- Born: 21 October 1838 Palma de Mallorca, Spain
- Died: 14 April 1901 (aged 62) Buenos Aires, Argentina
- Occupations: guitarist, composer, teacher

= Gaspar Sagreras =

Spanish-Argentine guitarist, composer and teacher

Gaspar Sagreras (21 October 1838 – 14 April 1901) was a Spanish-born guitarist, composer and teacher who became a naturalized Argentine citizen. He is remembered as one of the leading figures in the spread of the guitar in late‑19th‑century Argentina and as the father of the renowned guitarist and pedagogue Julio Salvador Sagreras.

== Biography ==
Sagreras was born in Palma de Mallorca in 1838. Following his parents’ wishes, he initially began medical studies, while at the same time cultivating a strong interest in music and the guitar. After the family moved to Buenos Aires, he abandoned medicine and completed his musical training, devoting the rest of his life to performance and teaching.

In Buenos Aires he established himself as a notable guitarist, taking part in concerts and musical gatherings within Porteño society. He studied harmony to broaden his skills and formed friendships with fellow guitarists such as Juan Alais Moncada, Carlos García Tolsa and Bernardo Troncoso.
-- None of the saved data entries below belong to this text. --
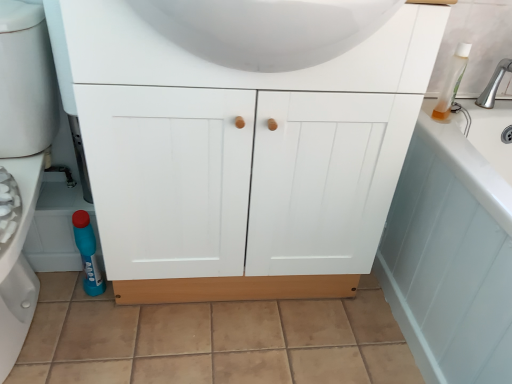 Identify the location of vacant space underneath white glossy sink at upper center (from a real-world perspective). This screenshot has width=512, height=384. (252, 331). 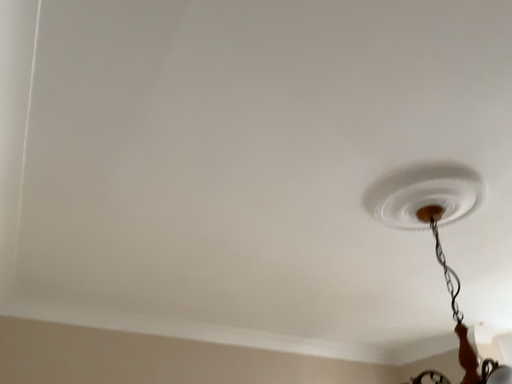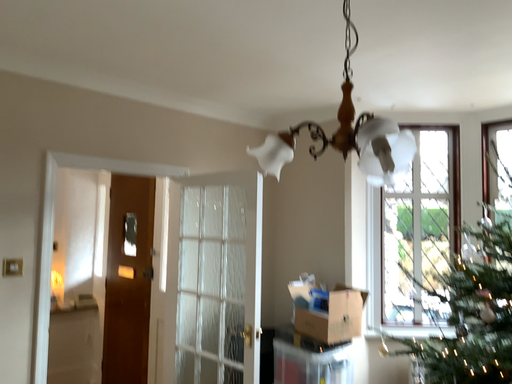 Question: Which way did the camera rotate in the video?

Choices:
 (A) rotated upward
 (B) rotated downward

Answer: (B) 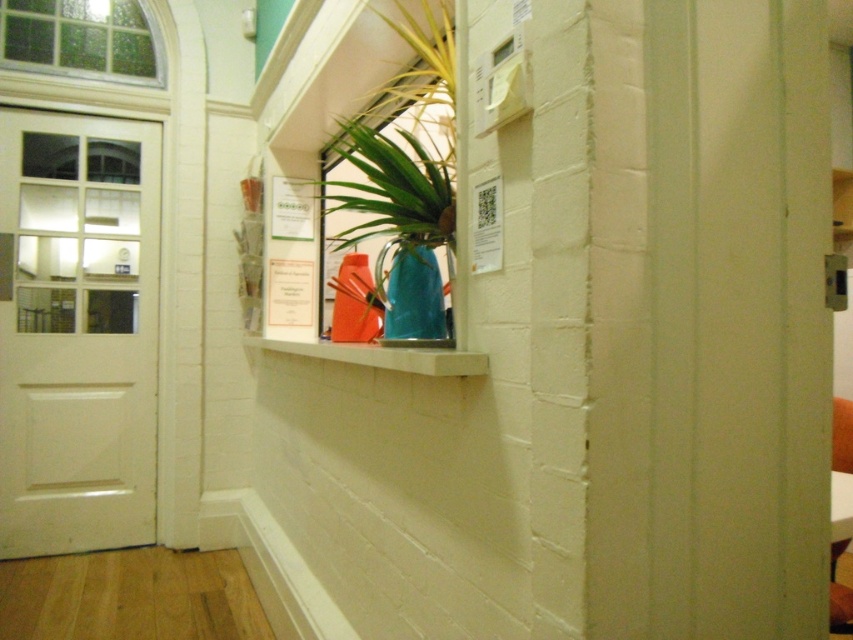 Question: Among these objects, which one is farthest from the camera?

Choices:
 (A) matte blue vase at center
 (B) white glossy door at left
 (C) blue glass vase at center
 (D) white concrete shelf at center

Answer: (B)

Question: Is white glossy door at left wider than stained glass window at upper left?

Choices:
 (A) no
 (B) yes

Answer: (A)

Question: Which object is closer to the camera taking this photo?

Choices:
 (A) white glossy door at left
 (B) matte blue vase at center
 (C) white concrete shelf at center

Answer: (C)

Question: From the image, what is the correct spatial relationship of stained glass window at upper left in relation to white concrete shelf at center?

Choices:
 (A) below
 (B) above

Answer: (B)

Question: Is white glossy door at left in front of white concrete shelf at center?

Choices:
 (A) yes
 (B) no

Answer: (B)

Question: Which of the following is the farthest from the observer?

Choices:
 (A) blue glass vase at center
 (B) white glossy door at left
 (C) matte blue vase at center

Answer: (B) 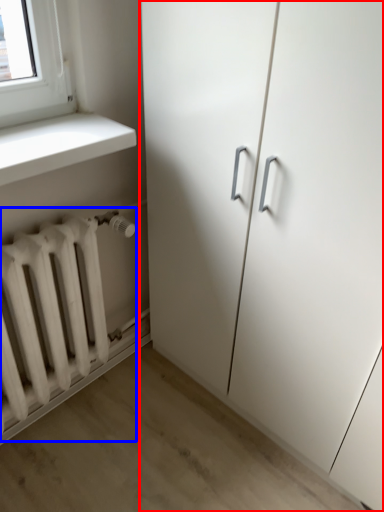 Question: Which of the following is the closest to the observer, cupboard (highlighted by a red box) or radiator (highlighted by a blue box)?

Choices:
 (A) cupboard
 (B) radiator

Answer: (A)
With them he performed in a trio formation during 1887 and 1888.

Among his students were Lorenzo Torres, Mariano Castex Sr., and the papal marchioness Adela María Harilao de Olmos. His musical salons were frequently attended by General Julio Argentino Roca, future president of Argentina, together with his daughters, who were also guitarists.

Sagreras died in Buenos Aires on 14 April 1901.

== Legacy ==
Gaspar Sagreras played an important role in establishing the guitar as a concert instrument in Argentina. Although his own output was modest, his work influenced the local guitar tradition and paved the way for the career of his son Julio Salvador, who later brought the Sagreras name international recognition.

== Works ==
Sagreras's surviving compositions are few, but some achieved wide circulation:
- Una lágrima – a short guitar piece considered his best‑known work, published in more than one hundred editions and widely disseminated throughout Latin America.
- No me olvides – a habanera for guitar, published in Buenos Aires by Antigua Casa Nuñez.
- Various arrangements, including transcriptions related to the Himno Nacional Argentino.